Several statistics scripts can be found in data_scripts/
. These output total counts of certain types of nodes and calculate percentages of component characteristics.
Brief documentation for each command can be found below. Run each script like so: python -m data_scripts.[script_name] [options]
as opposed to just running the bare Python script.
Many of the scripts read fields in structure JSON files in data/
to fetch the list of nodes in a component, and use the graph JSON files in data/
to fetch more specific information.
python -m data_scripts.total_count
Returns total number of components.
python -m data_scripts.isolated_nodes_statistics --print=False
Returns the percentage of issues and pull requests that are open / merged / closed. Also prints the total number of isolated components if --print
is passed.
This command reads the isolated
field from structure JSON files in data/
to fetch all isolated nodes. It then reads the associated graph JSON file for the repository to fetch the type and status of the node.

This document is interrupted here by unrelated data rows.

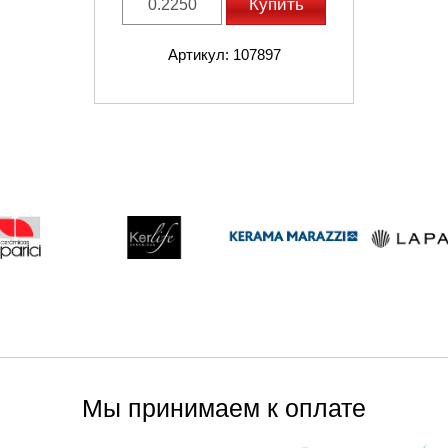
Купить
Артикул: 107897
Мы принимаем к оплате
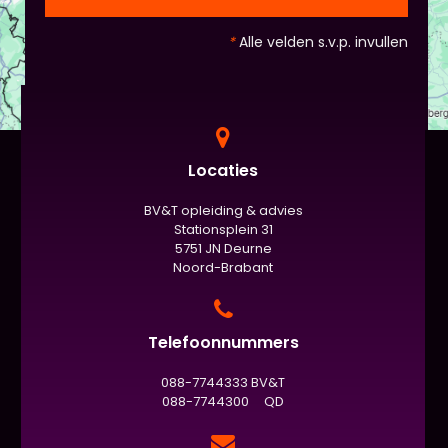
*
Alle velden s.v.p. invullen
Locaties
BV&T opleiding & advies
Stationsplein 31
5751 JN Deurne
Noord-Brabant
Telefoonnummers
088-7744333 BV&T
088-7744300 QD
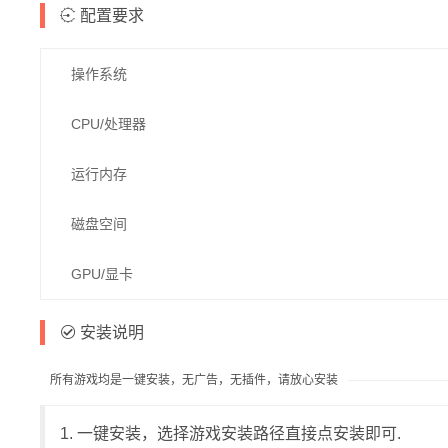
配置要求
操作系统
CPU/处理器
运行内存
磁盘空间
GPU/显卡
安装说明
所有游戏均是一键安装，无广告，无插件，请放心安装
1. 一键安装，选择游戏安装路径直接点安装即可.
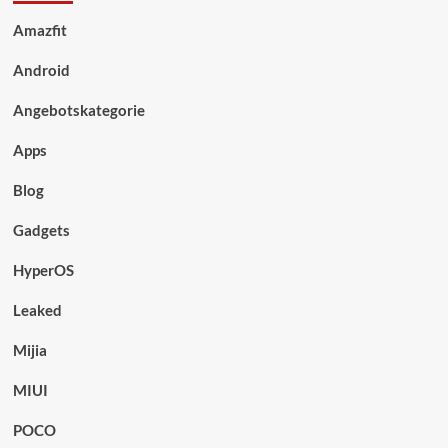
Amazfit
Android
Angebotskategorie
Apps
Blog
Gadgets
HyperOS
Leaked
Mijia
MIUI
POCO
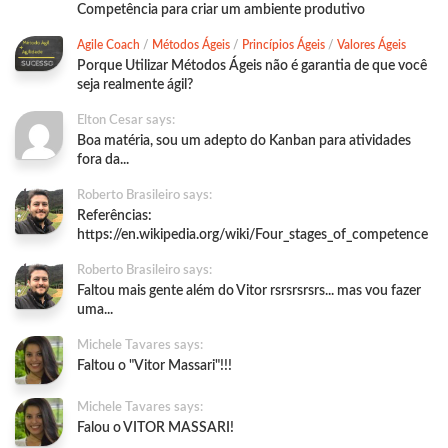
Competência para criar um ambiente produtivo
Agile Coach
/
Métodos Ágeis
/
Princípios Ágeis
/
Valores Ágeis
Porque Utilizar Métodos Ágeis não é garantia de que você
seja realmente ágil?
Elton Cesar says:
Boa matéria, sou um adepto do Kanban para atividades
fora da...
Roberto Brasileiro says:
Referências:
https://en.wikipedia.org/wiki/Four_stages_of_competence
Roberto Brasileiro says:
Faltou mais gente além do Vitor rsrsrsrsrs... mas vou fazer
uma...
Michele Tavares says:
Faltou o "Vitor Massari"!!!
Michele Tavares says:
Falou o VITOR MASSARI!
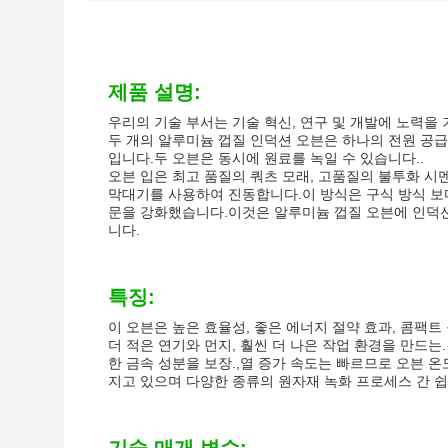
제품 설명:
우리의 기술 부서는 기술 혁신, 연구 및 개발에 노력을
두 개의 알루미늄 껍질 인덕션 오븐은 하나의 전원 공급
입니다.두 오븐은 동시에 원료를 녹일 수 있습니다..
오븐 입은 최고 품질의 쿼츠 모래, 고품질의 불투화 시
막대기를 사용하여 진동합니다.이 방식은 구식 방식 보다
문을 강화했습니다.이것은 알루미늄 껍질 오븐에 인덕션
니다.
특징:
이 오븐은 높은 효율성, 좋은 에너지 절약 효과, 콤팩트
더 적은 연기와 먼지, 훨씬 더 나은 작업 환경을 만드는
한 금속 성분을 보장.,열 증가 속도는 빠르므로 오븐 
지고 있으며 다양한 종류의 원자재 녹화 프로세스 간 쉽게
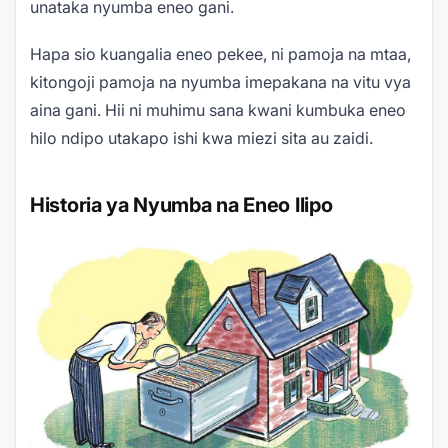
unataka nyumba eneo gani.
Hapa sio kuangalia eneo pekee, ni pamoja na mtaa,
kitongoji pamoja na nyumba imepakana na vitu vya
aina gani. Hii ni muhimu sana kwani kumbuka eneo
hilo ndipo utakapo ishi kwa miezi sita au zaidi.
Historia ya Nyumba na Eneo Ilipo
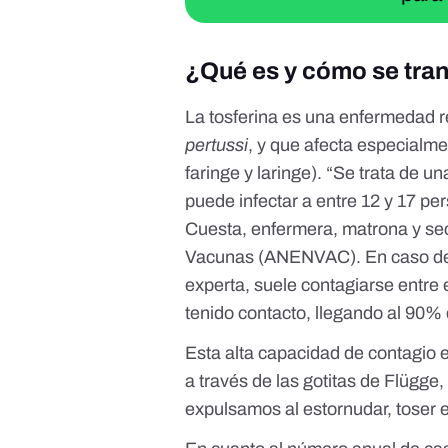
¿Qué es y cómo se tran
La tosferina es una enfermedad r
pertussi
, y que afecta especialme
faringe y laringe). “Se trata de
puede infectar a entre 12 y 17 p
Cuesta
, enfermera, matrona y se
Vacunas (ANENVAC). En caso de c
experta, suele contagiarse entre 
tenido contacto, llegando al 90% 
Esta alta capacidad de contagio 
a través de las gotitas de Flügge
expulsamos al estornudar, toser e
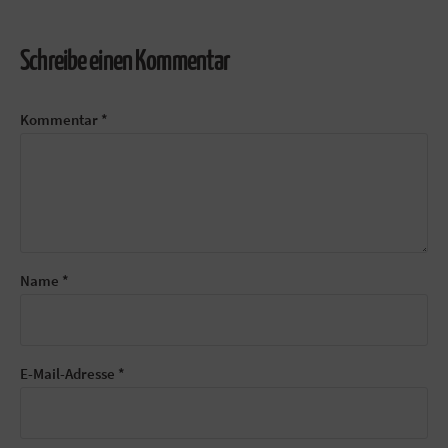
Schreibe einen Kommentar
Kommentar
*
Name
*
E-Mail-Adresse
*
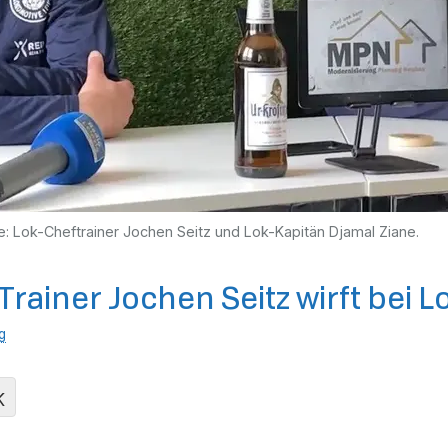
e: Lok-Cheftrainer Jochen Seitz und Lok-Kapitän Djamal Ziane.
rainer Jochen Seitz wirft bei L
g
K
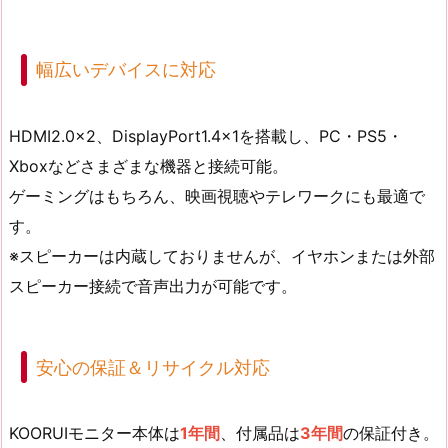
幅広いデバイスに対応
HDMI2.0×2、DisplayPort1.4×1を搭載し、PC・PS5・
Xboxなどさまざまな機器と接続可能。
ゲーミングはもちろん、映画視聴やテレワークにも最適で
す。
※スピーカーは内蔵しておりませんが、イヤホンまたは外部
スピーカー接続で音声出力が可能です。
安心の保証＆リサイクル対応
KOORUIモニター本体は
1年間
、付属品は
3年間
の保証付き。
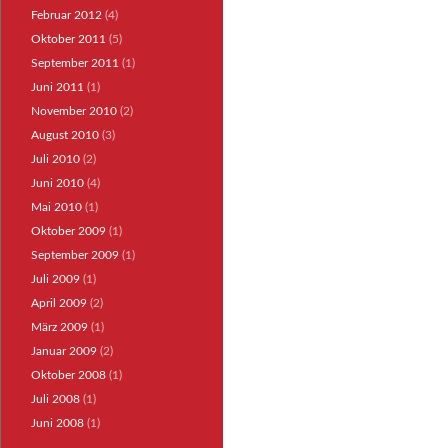
Februar 2012
(4)
Oktober 2011
(5)
September 2011
(1)
Juni 2011
(1)
November 2010
(2)
August 2010
(3)
Juli 2010
(2)
Juni 2010
(4)
Mai 2010
(1)
Oktober 2009
(1)
September 2009
(1)
Juli 2009
(1)
April 2009
(2)
März 2009
(1)
Januar 2009
(2)
Oktober 2008
(1)
Juli 2008
(1)
Juni 2008
(1)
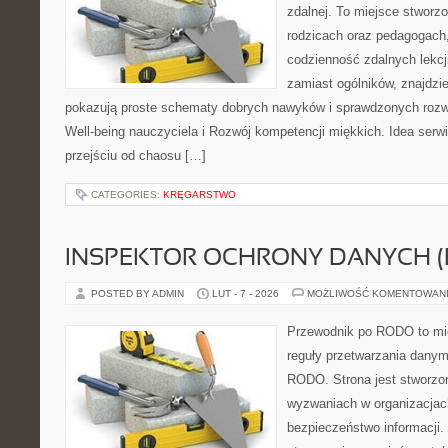
zdalnej. To miejsce stworz
rodzicach oraz pedagogach
codzienność zdalnych lekcji
zamiast ogólników, znajdzie
pokazują proste schematy dobrych nawyków i sprawdzonych rozwi
Well-being nauczyciela i Rozwój kompetencji miękkich. Idea serwi
przejściu od chaosu […]
CATEGORIES:
KRĘGARSTWO
INSPEKTOR OCHRONY DANYCH (
POSTED BY ADMIN
LUT - 7 - 2026
MOŻLIWOŚĆ KOMENTOWAN
Przewodnik po RODO to mie
reguły przetwarzania dany
RODO. Strona jest stworzo
wyzwaniach w organizacjach
bezpieczeństwo informacji. 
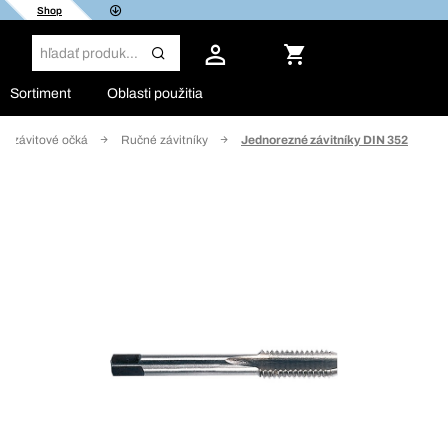
Shop
Sortiment
Oblasti použitia
 a závitové očká
Ručné závitníky
Jednorezné závitníky DIN 352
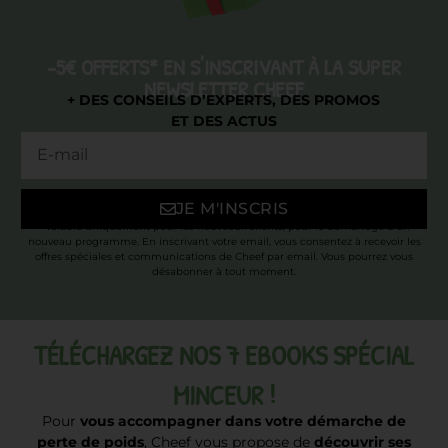
-5€ OFFERTS* EN S'INSCRIVANT À LA SUPER
NEWSLETTER CHEEF
+ DES CONSEILS D’EXPERTS, DES PROMOS
ET DES ACTUS
JE M'INSCRIS
* Valable uniquement pour les nouveaux clients, pour le démarrage d’un
nouveau programme. En inscrivant votre email, vous consentez à recevoir les
offres spéciales et communications de Cheef par email. Vous pourrez vous
désabonner à tout moment.
TÉLÉCHARGEZ NOS 7 EBOOKS SPÉCIAL
MINCEUR !
Pour
vous accompagner dans votre démarche de
perte de poids
, Cheef vous propose de
découvrir ses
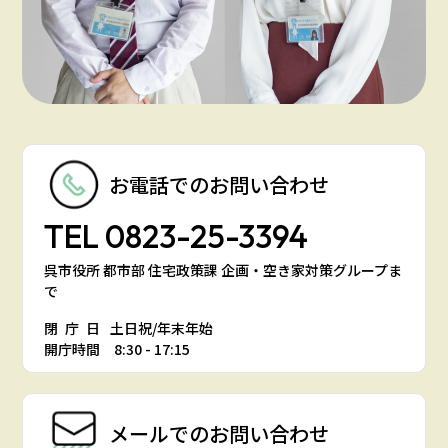
お電話での
お問い合わせ
TEL
0823-25-3394
呉市役所 都市部 住宅政策課 企画・空き家対策グループま
で
閉庁日
土日祝/年末年始
開庁時間 8:30 - 17:15
メールでの
お問い合わせ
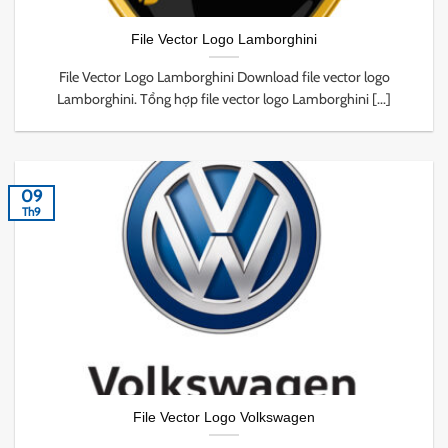
File Vector Logo Lamborghini
File Vector Logo Lamborghini Download file vector logo
Lamborghini. Tổng hợp file vector logo Lamborghini [...]
09
Th9
File Vector Logo Volkswagen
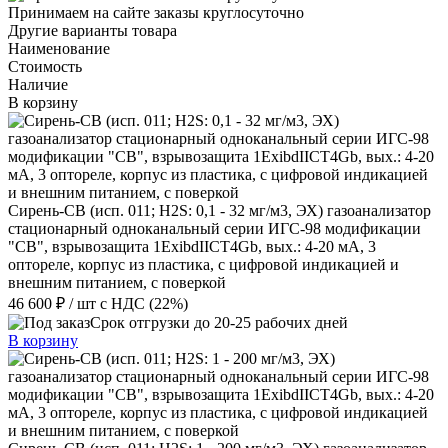
Принимаем на сайте заказы круглосуточно
Другие варианты товара
Наименование
Стоимость
Наличие
В корзину
Сирень-СВ (исп. 011; Н2S: 0,1 - 32 мг/м3, ЭХ) газоанализатор
стационарный одноканальный серии ИГС-98 модификации
"СВ", взрывозащита 1ExibdIIСT4Gb, вых.: 4-20 мА, 3
оптореле, корпус из пластика, с цифровой индикацией и
внешним питанием, с поверкой
46 600 ₽
/ шт
с НДС (22%)
Срок отгрузки до 20-25 рабочих дней
В корзину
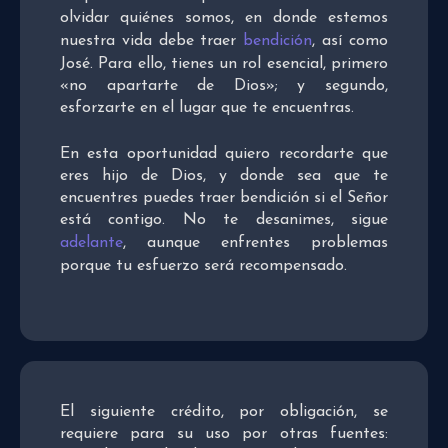
olvidar quiénes somos, en donde estemos
nuestra vida debe traer
bendición
, así como
José. Para ello, tienes un rol esencial, primero
«no apartarte de Dios»; y segundo,
esforzarte en el lugar que te encuentras.
En esta oportunidad quiero recordarte que
eres hijo de Dios, y donde sea que te
encuentres puedes traer bendición si el Señor
está contigo. No te desanimes, sigue
adelante
, aunque enfrentes problemas
porque tu esfuerzo será recompensado.
El siguiente crédito, por obligación, se
requiere para su uso por otras fuentes:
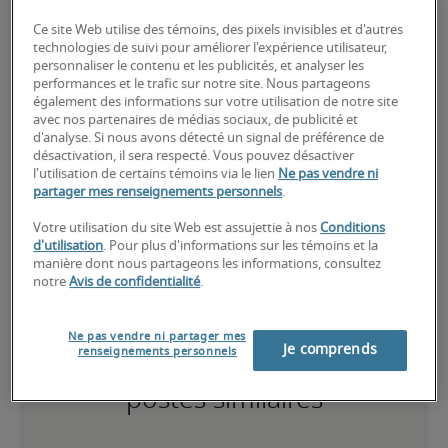
transférables équivalentes, et peut également détenir des 
Ce site Web utilise des témoins, des pixels invisibles et d'autres
certifications pertinentes.
technologies de suivi pour améliorer l'expérience utilisateur,
personnaliser le contenu et les publicités, et analyser les
performances et le trafic sur notre site. Nous partageons
Élevé
également des informations sur votre utilisation de notre site
avec nos partenaires de médias sociaux, de publicité et
d'analyse. Si nous avons détecté un signal de préférence de
désactivation, il sera respecté. Vous pouvez désactiver
l'utilisation de certains témoins via le lien
Ne pas vendre ni
Le candidat possède une vaste expérience et des compétences 
partager mes renseignements personnels
.
avancées pour le poste, et peut également détenir des 
certifications spécialisées.
Votre utilisation du site Web est assujettie à nos
Conditions
d'utilisation
. Pour plus d'informations sur les témoins et la
manière dont nous partageons les informations, consultez
notre
Avis de confidentialité
.
Ne pas vendre ni partager mes
Je comprends
Salaires estimés pour des
renseignements personnels
postes similaires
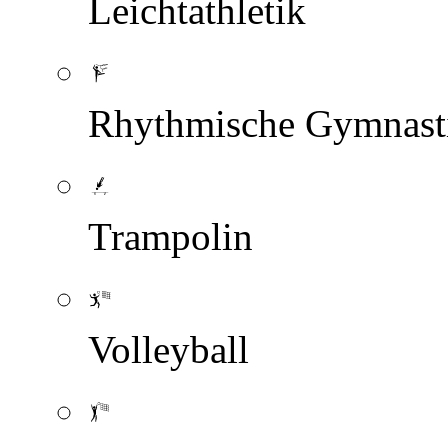
Leichtathletik
Rhythmische Gymnast
Trampolin
Volleyball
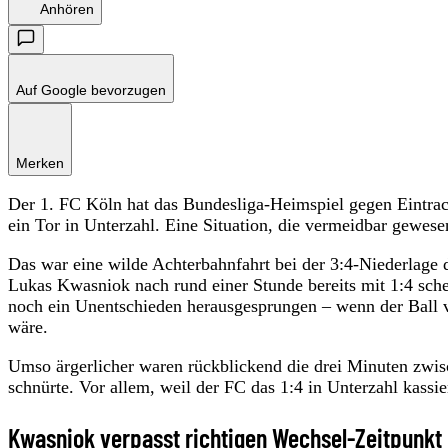
Anhören
Auf Google bevorzugen
Merken
Der 1. FC Köln hat das Bundesliga-Heimspiel gegen Eintrac
ein Tor in Unterzahl. Eine Situation, die vermeidbar gewes
Das war eine wilde Achterbahnfahrt bei der 3:4-Niederlage
Lukas Kwasniok nach rund einer Stunde bereits mit 1:4 sche
noch ein Unentschieden herausgesprungen – wenn der Ball v
wäre.
Umso ärgerlicher waren rückblickend die drei Minuten zwis
schnürte. Vor allem, weil der FC das 1:4 in Unterzahl kassi
Kwasniok verpasst richtigen Wechsel-Zeitpunkt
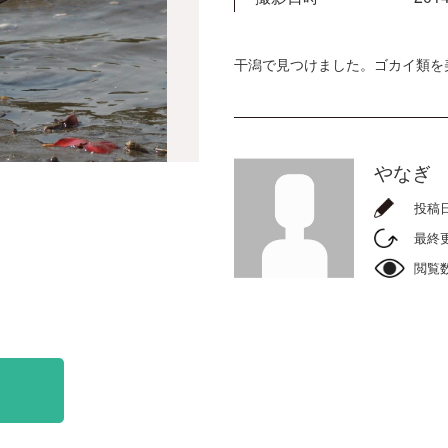
干潟で見つけました。ゴカイ類を
やなぎ
投稿
最終
閲覧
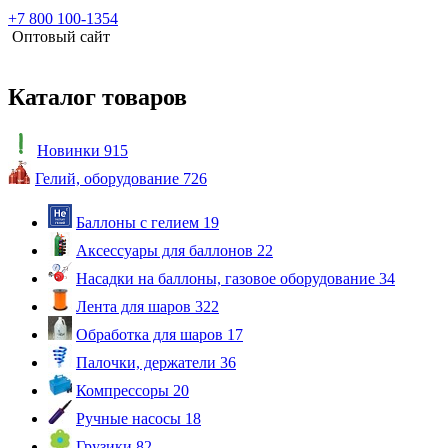
+7 800 100-1354
Оптовый сайт
Каталог товаров
Новинки
915
Гелий, оборудование
726
Баллоны с гелием
19
Аксессуары для баллонов
22
Насадки на баллоны, газовое оборудование
34
Лента для шаров
322
Обработка для шаров
17
Палочки, держатели
36
Компрессоры
20
Ручные насосы
18
Грузики
82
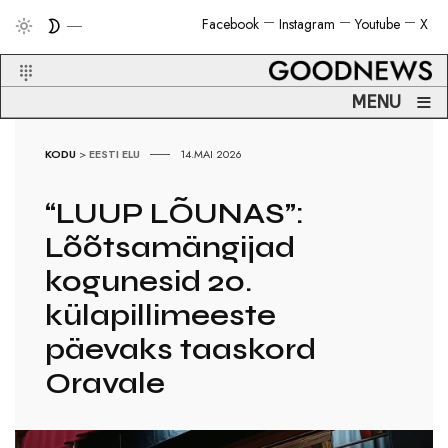
Facebook
Instagram
Youtube
X
≡
MENU
KODU
>
EESTI ELU
14.MAI 2026
“LUUP LÕUNAS”:
Lõõtsamängijad
kogunesid 20.
külapillimeeste
päevaks taaskord
Oravale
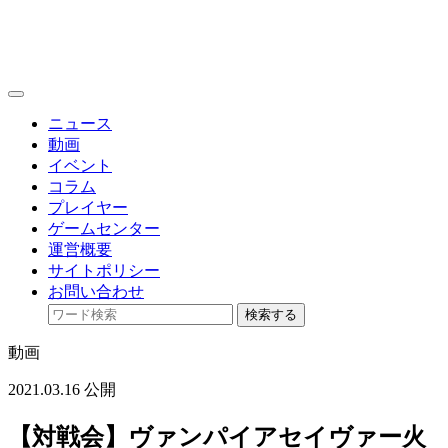
toggle
navigation
ニュース
動画
イベント
コラム
プレイヤー
ゲームセンター
運営概要
サイトポリシー
お問い合わせ
検索する
動画
2021.03.16 公開
【対戦会】ヴァンパイアセイヴァー火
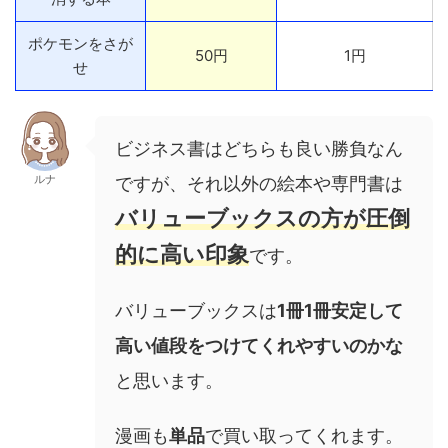
ポケモンをさが
50円
1円
せ
ビジネス書はどちらも良い勝負なん
ルナ
ですが、それ以外の絵本や専門書は
バリューブックスの方が圧倒
的に高い印象
です。
バリューブックスは
1冊1冊安定して
高い値段をつけてくれやすいのかな
と思います。
漫画も
単品
で買い取ってくれます。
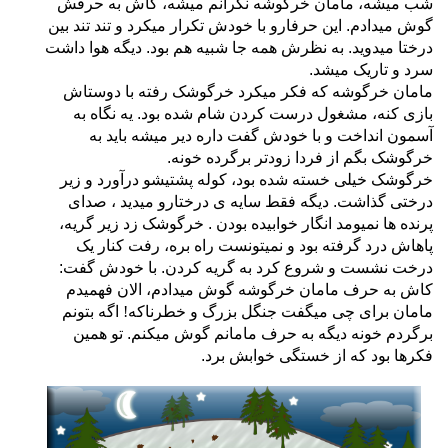
شب میشه، مامان خرگوشه نگرانم میشه، کاش به حرفش
گوش میدادم. این حرفارو با خودش تکرار میکرد و تند تند بین
درختا میدوید. به نظرش همه جا شبیه هم بود. دیگه هوا داشت
سرد و تاریک میشد.
مامان خرگوشه که فکر میکرد خرگوشک رفته با دوستاش
بازی کنه، مشغول درست کردن شام شده بود. یه نگاه به
آسمون انداخت و با خودش گفت داره دیر میشه باید به
خرگوشک بگم از فردا زودتر برگرده خونه.
خرگوشک خیلی خسته شده بود، کوله پشتیشو درآورد و زیر
درختی گذاشت. دیگه فقط سایه ی درختارو میدید ، صدای
پرنده ها نمیومد انگار خوابیده بودن . خرگوشک زد زیر گریه،
پاهاش درد گرفته بود و نمیتونست راه بره، رفت کنار یک
درخت نشست و شروع کرد به گریه کردن. با خودش گفت:
کاش به حرف مامان خرگوشه گوش میدادم، الان فهمیدم
!
مامان برای چی میگفت جنگل بزرگ و خطرناکه
اگه بتونم
برگردم خونه دیگه به حرف مامانم گوش میکنم. تو همین
فکرها بود که از خستگی خوابش برد.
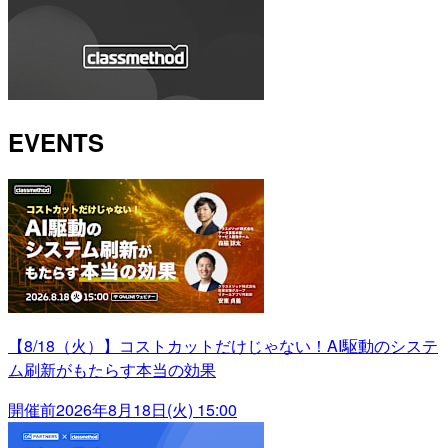
EVENTS
【8/18（火）】コストカットだけじゃない！AI駆動のシステ
ム刷新がもたらす本当の効果
開催前
2026年8月18日(火) 15:00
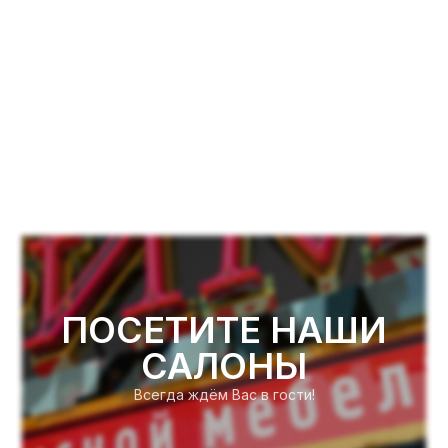
ПОСЕТИТЕ НАШИ
САЛОНЫ
Всегда ждём Вас в гости!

python -m data_scripts.diad_components_statistics --closed=False
Returns the distribution of connected components of size 2 (i.e. a single issue connected to a single PR and nothing else) across statuses. These statistics take direction of the connection into consideration. Each number is computed as a percentage of the total amount of size 2 components.
The --closed
flag will also print additional information on the 'Closed Issue ↔ Merged PR' relationship. It separates the percentages by direction. The percentages are also calculated over the amount of all size 2 components.
This command fetches components of size 2 from the associated fields in structure JSON files in data/
. Similarly to the isolated nodes statistics script, it then also reads from graph JSON files.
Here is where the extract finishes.